I am trying to understand the proof of lemma 3 in the paper "Algebraic cycles and the Hodge structure of a Kuga fiber variety" by B. Brent Gordon, available at http://www.ams.org/journals/tran/1993-336-02/S0002-9947-1993-1097167-2/S0002-9947-1993-1097167-2.pdf The main reason I'm interested in understanding the proof is that if I manage to generalize it I will be able to simplify the proof of one of the theorems in a paper I'm writing.

Let me first recall some of the notation used in that paper. The author sets $M$ to be the quotient of the upper half plane by $$\Gamma(N)=\ker (SL_2(\mathbb{Z})\to SL_2(\mathbb{Z}/n\mathbb{Z})),$$ then he sets $A^1$ to be the universal elliptic curve over $M$ and denotes the $k$-th fibered power of $A^1$ over $M$ as $A$. $M$ has a natural smooth compactification denoted as $\tilde M$. It is obtained by adding the cusp points; these correspond to the orbits of the action of $\Gamma(N)$ on $\mathbb{Q}$. The author takes an arbitrary smooth compactification $\tilde A$ of $A$ over $\tilde M$. The main object of study in the paper is the rational cohomology of $A$ and $\tilde A$.

The statement of Lemma 3 on p. 944 is

There is a natural realization of $\tilde H^{\langle 0,*\rangle}(A, \mathbb{Q})$ in $H^*(\tilde A,\mathbb{Q})$ which is generated by the classes of divisors on $\tilde A$ which are the closures in $\tilde A$ of divisors on $A_\eta$.

(Here $\tilde H^{\langle 0,b\rangle}(A, \mathbb{Q})$ denotes the $n^b$-eigenspace of the image of $H^b(\tilde A,\mathbb{Q})$ in $H^b(A,\mathbb{Q})$ under the map $H^b(A,\mathbb{Q})\to H^b(A,\mathbb{Q})$ induced by the fiberwise multiplication by some $n>1$.)

The proof goes as follows.
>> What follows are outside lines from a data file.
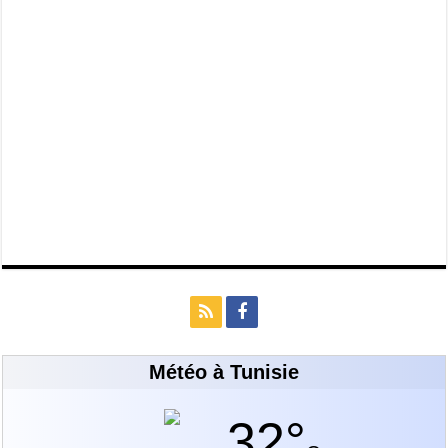
Météo à Tunisie
32°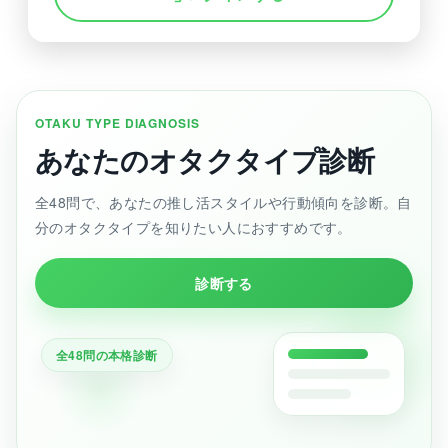
OTAKU TYPE DIAGNOSIS
あなたのオタクタイプ診断
全48問で、あなたの推し活スタイルや行動傾向を診断。自
分のオタクタイプを知りたい人におすすめです。
診断する
全48問の本格診断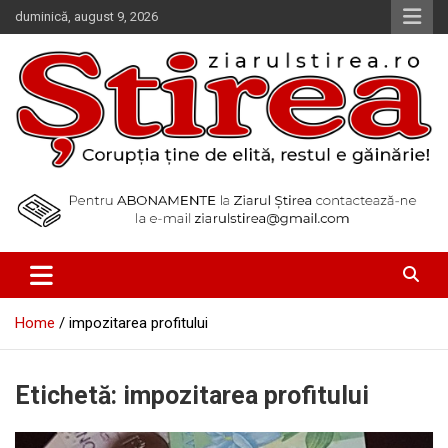
Skip
duminică, august 9, 2026
to
content
Corupția ține de elită, restul e găinărie!
Ziarul Știrea
Home
impozitarea profitului
Etichetă:
impozitarea profitului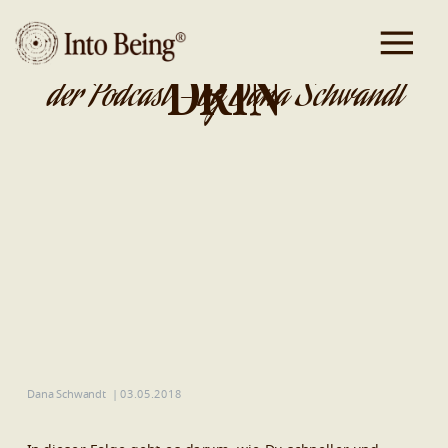
DA IST GOLD
DRIN
der Podcast - by Dana Schwandt
Dana Schwandt
|
03.05.2018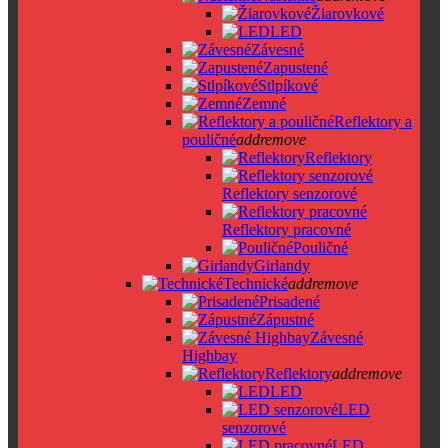
Žiarovkové
LED
Závesné
Zapustené
Stlpíkové
Zemné
Reflektory a
pouličné
add
remove
Reflektory
Reflektory senzorové
Reflektory pracovné
Pouličné
Girlandy
Technické
add
remove
Prisadené
Zápustné
Závesné
Highbay
Reflektory
add
remove
LED
LED
senzorové
LED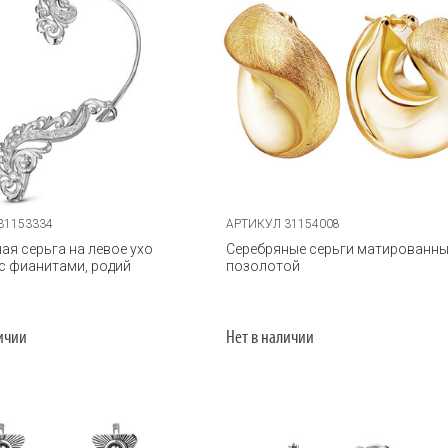
31153334
АРТИКУЛ 31154008
ая серьга на левое ухо
Серебряные серьги матированны
 с фианитами, родий
позолотой
личии
Нет в наличии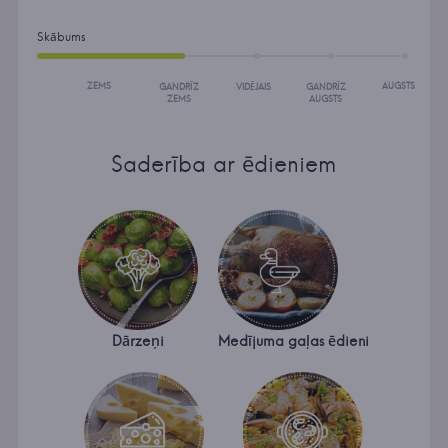
Skābums
ZEMS
AUGSTS
GANDRĪZ
VIDĒJAIS
GANDRĪZ
ZEMS
AUGSTS
Saderība ar ēdieniem
Dārzeņi
Medījuma gaļas ēdieni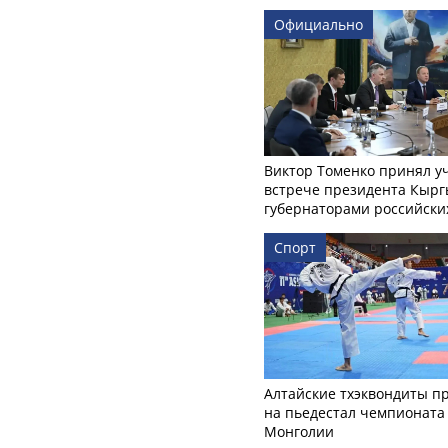
Официально
Виктор Томенко принял у
встрече президента Кырг
губернаторами российски
Спорт
Алтайские тхэквондиты п
на пьедестал чемпионата
Монголии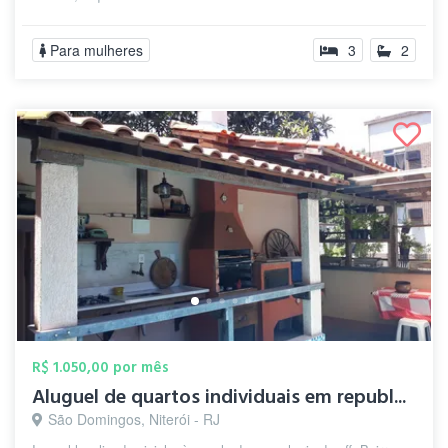
Para mulheres
3
2
R$ 1.050,00 por mês
Aluguel de quartos individuais em republ...
São Domingos, Niterói - RJ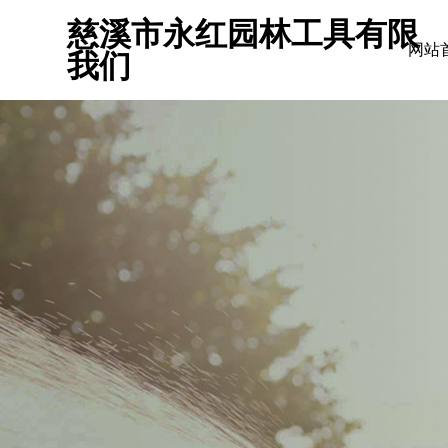
慈溪市永红园林工具有限
网站
我们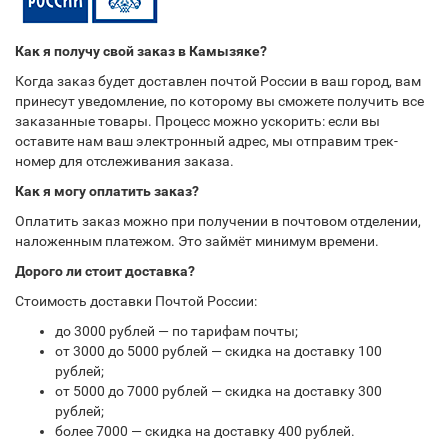
Как я получу свой заказ в Камызяке?
Когда заказ будет доставлен почтой России в ваш город, вам
принесут уведомление, по которому вы сможете получить все
заказанные товары. Процесс можно ускорить: если вы
оставите нам ваш электронный адрес, мы отправим трек-
номер для отслеживания заказа.
Как я могу оплатить заказ?
Оплатить заказ можно при получении в почтовом отделении,
наложенным платежом. Это займёт минимум времени.
Дорого ли стоит доставка?
Стоимость доставки Почтой России:
до 3000 рублей — по тарифам почты;
от 3000 до 5000 рублей — скидка на доставку 100
рублей;
от 5000 до 7000 рублей — скидка на доставку 300
рублей;
более 7000 — скидка на доставку 400 рублей.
Let $\eta\in M$ be a point that corresponds to an elliptic curve $E$ without complex multiplication and let $A_\eta$ be $p^{-1}(\eta)$ where $p:A\to M$ is the projection. Note that $A_\eta=E^k$. First the author identifies $\tilde H^{\langle 0,*\rangle}(A, \mathbb{Q})$ with $AH^*(A_\eta,\mathbb{Q})$, which is the subalgebra of $H^*(A_\eta,\mathbb{Q})$ generated by the Poincare duals of all the diagonals and of the divisors of the form $$E\times\cdots\times E\times\{pt\}\times E\times\cdots\times E\subset E^k.$$ Moreover, is has been shown previously in the paper that these divisors extend to divisors in $A$.
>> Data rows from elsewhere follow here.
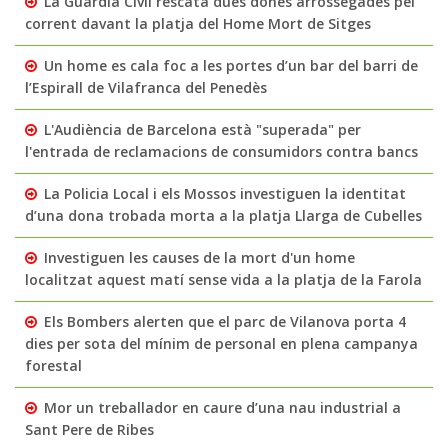
La Guàrdia Civil rescata dues dones arrossegades pel
corrent davant la platja del Home Mort de Sitges
Un home es cala foc a les portes d’un bar del barri de
l’Espirall de Vilafranca del Penedès
L'Audiència de Barcelona està "superada" per
l'entrada de reclamacions de consumidors contra bancs
La Policia Local i els Mossos investiguen la identitat
d’una dona trobada morta a la platja Llarga de Cubelles
Investiguen les causes de la mort d'un home
localitzat aquest matí sense vida a la platja de la Farola
Els Bombers alerten que el parc de Vilanova porta 4
dies per sota del mínim de personal en plena campanya
forestal
Mor un treballador en caure d’una nau industrial a
Sant Pere de Ribes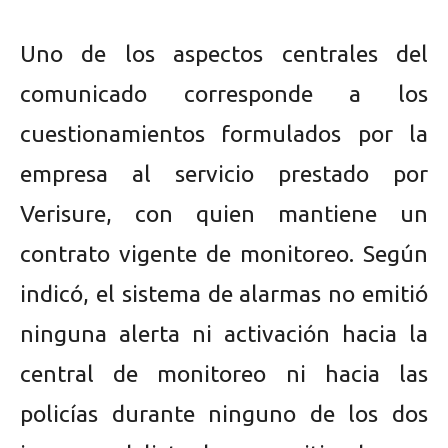
Uno de los aspectos centrales del
comunicado corresponde a los
cuestionamientos formulados por la
empresa al servicio prestado por
Verisure, con quien mantiene un
contrato vigente de monitoreo. Según
indicó, el sistema de alarmas no emitió
ninguna alerta ni activación hacia la
central de monitoreo ni hacia las
policías durante ninguno de los dos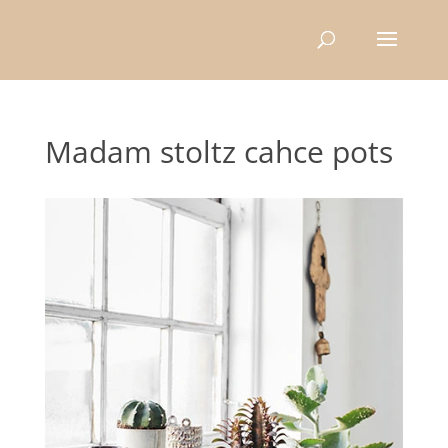
Recherche
de
produits
Madam stoltz cahce pots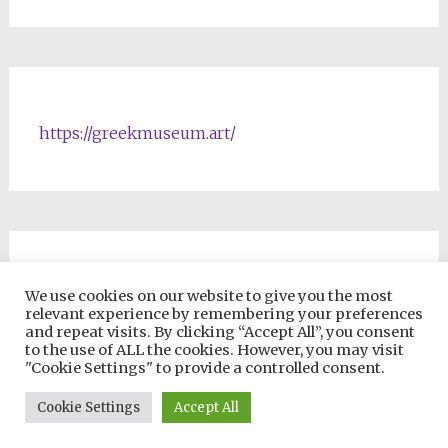
https://greekmuseum.art/
NFTs & Blockchain Products
We use cookies on our website to give you the most
relevant experience by remembering your preferences
and repeat visits. By clicking “Accept All”, you consent
to the use of ALL the cookies. However, you may visit
"Cookie Settings" to provide a controlled consent.
Copyright © 2026
VIP ONLINE UNIVERSITY
. All rights reserved.
Cookie Settings
Accept All
Theme:
Radiate
by ThemeGrill. Powered by
WordPress
.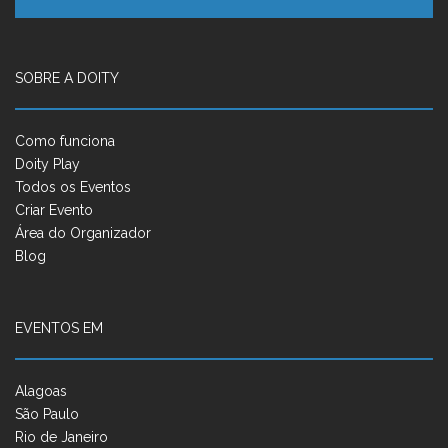
SOBRE A DOITY
Como funciona
Doity Play
Todos os Eventos
Criar Evento
Área do Organizador
Blog
EVENTOS EM
Alagoas
São Paulo
Rio de Janeiro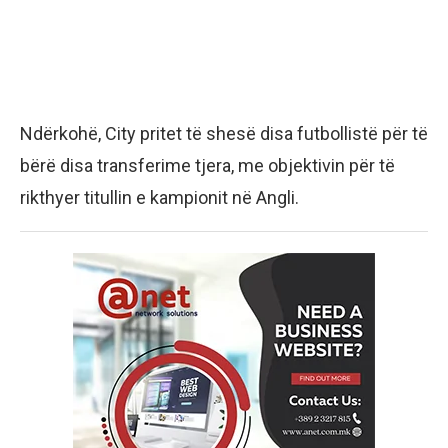
Ndërkohë, City pritet të shesë disa futbollistë për të
bërë disa transferime tjera, me objektivin për të
rikthyer titullin e kampionit në Angli.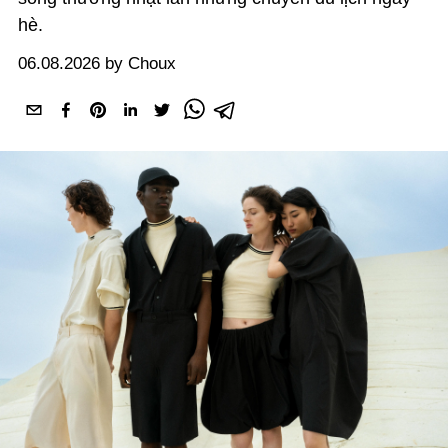
hè.
06.08.2026 by Choux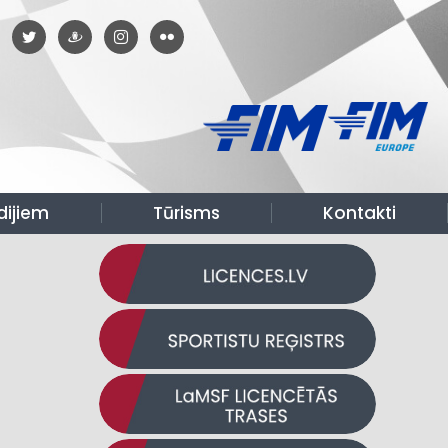
dijiem
Tūrisms
Kontakti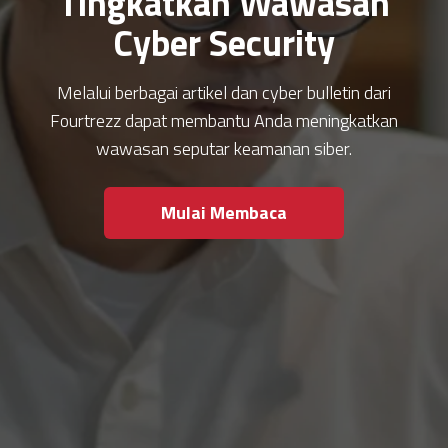
Tingkatkan Wawasan
Cyber Security
Melalui berbagai artikel dan cyber bulletin dari
Fourtrezz dapat membantu Anda meningkatkan
wawasan seputar keamanan siber.
Mulai Membaca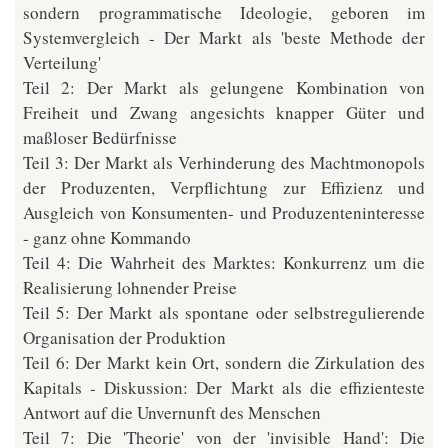
sondern programmatische Ideologie, geboren im
Systemvergleich - Der Markt als 'beste Methode der
Verteilung'
Teil 2: Der Markt als gelungene Kombination von
Freiheit und Zwang angesichts knapper Güter und
maßloser Bedürfnisse
Teil 3: Der Markt als Verhinderung des Machtmonopols
der Produzenten, Verpflichtung zur Effizienz und
Ausgleich von Konsumenten- und Produzenteninteresse
- ganz ohne Kommando
Teil 4: Die Wahrheit des Marktes: Konkurrenz um die
Realisierung lohnender Preise
Teil 5: Der Markt als spontane oder selbstregulierende
Organisation der Produktion
Teil 6: Der Markt kein Ort, sondern die Zirkulation des
Kapitals - Diskussion: Der Markt als die effizienteste
Antwort auf die Unvernunft des Menschen
Teil 7: Die 'Theorie' von der 'invisible Hand': Die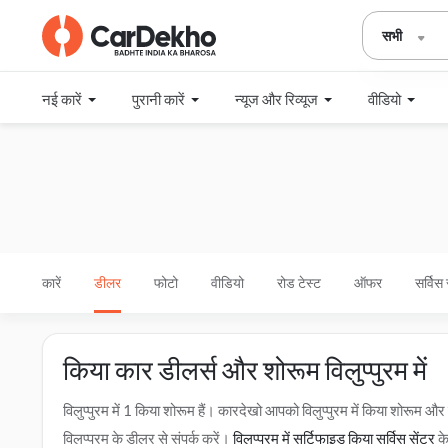
सभी
नई कारें
पुरानी कारें
न्यूज और रिव्यूज
वीडियो
कारें
डीलर
फोटो
वीडियो
रोड टेस्ट
ऑफर
सर्विस 
किया कार डीलर्स और शोरूम विलुप्पुरम में
विलुप्पुरम में 1 किया शोरूम हैं। कारदेखो आपको विलुप्पुरम में किया शोर
विलुप्पुरम के डीलर से संपर्क करें।
विलुप्पुरम में सर्टिफाइड किया सर्विस सेंटर
के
So far the argument is clear to me. What confuses me is the next step, which I interpret as follows: We take an element $x\in AH^*(A_\eta,\mathbb{Q})$ which we want to extend to $\tilde A$ and represent it as a linear combination of cycles: $x=\sum a_i c_i$ where $a_i\in\mathbb{Q}$ and $c_i$'s are subvarieties obtained by intersecting the above divisors. We then extend every $c_i$ to a cycle in $A$ and take its closure in $\tilde A$, which we denote as $\tilde c_i$. We then extend $x$ as $\sum a_i \tilde c_i$.

The problem is, the closure of a cycle which is homologous to 0 is not necessarily homologous to 0: take e.g. the closure of a line $\subset \mathbb{A}^2$ in $\mathbb{P}^2$. So my first question is

Question 1: Is there a reason that I'm missing why this procedure would take homologically trivial cycles to homologically trivial cycles?
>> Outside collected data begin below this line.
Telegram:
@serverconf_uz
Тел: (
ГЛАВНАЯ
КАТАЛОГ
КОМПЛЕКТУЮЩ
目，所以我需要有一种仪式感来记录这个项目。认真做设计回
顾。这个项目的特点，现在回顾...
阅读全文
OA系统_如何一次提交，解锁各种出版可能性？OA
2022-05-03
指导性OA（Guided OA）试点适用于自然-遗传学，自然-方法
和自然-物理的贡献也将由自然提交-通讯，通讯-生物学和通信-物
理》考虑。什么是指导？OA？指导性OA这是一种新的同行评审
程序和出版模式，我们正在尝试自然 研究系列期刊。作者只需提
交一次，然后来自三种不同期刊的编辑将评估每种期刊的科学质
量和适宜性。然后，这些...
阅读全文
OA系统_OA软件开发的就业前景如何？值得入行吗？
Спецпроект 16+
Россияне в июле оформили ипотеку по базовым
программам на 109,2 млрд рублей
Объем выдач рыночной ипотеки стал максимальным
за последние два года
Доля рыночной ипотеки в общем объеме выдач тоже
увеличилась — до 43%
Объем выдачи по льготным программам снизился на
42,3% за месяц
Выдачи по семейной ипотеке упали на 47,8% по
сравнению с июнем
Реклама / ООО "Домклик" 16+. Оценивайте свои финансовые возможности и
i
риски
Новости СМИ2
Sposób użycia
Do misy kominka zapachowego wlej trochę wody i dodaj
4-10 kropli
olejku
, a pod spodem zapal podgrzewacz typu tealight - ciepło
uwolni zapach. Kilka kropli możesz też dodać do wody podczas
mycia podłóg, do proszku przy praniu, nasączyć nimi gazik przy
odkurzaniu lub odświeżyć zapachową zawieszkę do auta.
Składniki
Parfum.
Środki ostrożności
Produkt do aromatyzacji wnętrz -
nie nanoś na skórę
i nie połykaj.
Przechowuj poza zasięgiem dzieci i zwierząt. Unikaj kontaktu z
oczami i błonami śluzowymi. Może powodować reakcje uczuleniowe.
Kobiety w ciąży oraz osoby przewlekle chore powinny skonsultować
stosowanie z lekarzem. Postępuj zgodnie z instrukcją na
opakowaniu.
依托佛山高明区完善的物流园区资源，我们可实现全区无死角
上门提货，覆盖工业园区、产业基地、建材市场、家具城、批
Of course, one does not really need this to get a lifting: one can simply choose a basis in each $AH^b(A_\eta,\mathbb{Q})$ and lift it element-wise. But this would hardly qualify as "natural" as the result may depend on the choice of the basis.

Another way to lift $AH^*(A_\eta,\mathbb{Q})$ to $H^*(A,\mathbb{Q})$ is as follows. $H^b(\tilde A,\mathbb{Q})$ is a polarized pure Hodge structure and, as shown previously in the paper, $AH^b(A_\eta,\mathbb{Q})$ can be identified with the subspace of $H^b(A,\mathbb{Q})$ that consists of the classes that have the "right" weight, which is the image of $H^b(\tilde A,\mathbb{Q})$ in $H^b(A,\mathbb{Q})$. So one can lift $AH^b(A_\eta,\mathbb{Q})$ as the orthogonal complement of $\ker (H^b(\tilde A,\mathbb{Q})\to H^b(A,\mathbb{Q}))$. So my second question is

Question 2: Is there a reason that I'm missing why this procedure coinsides with the one described above?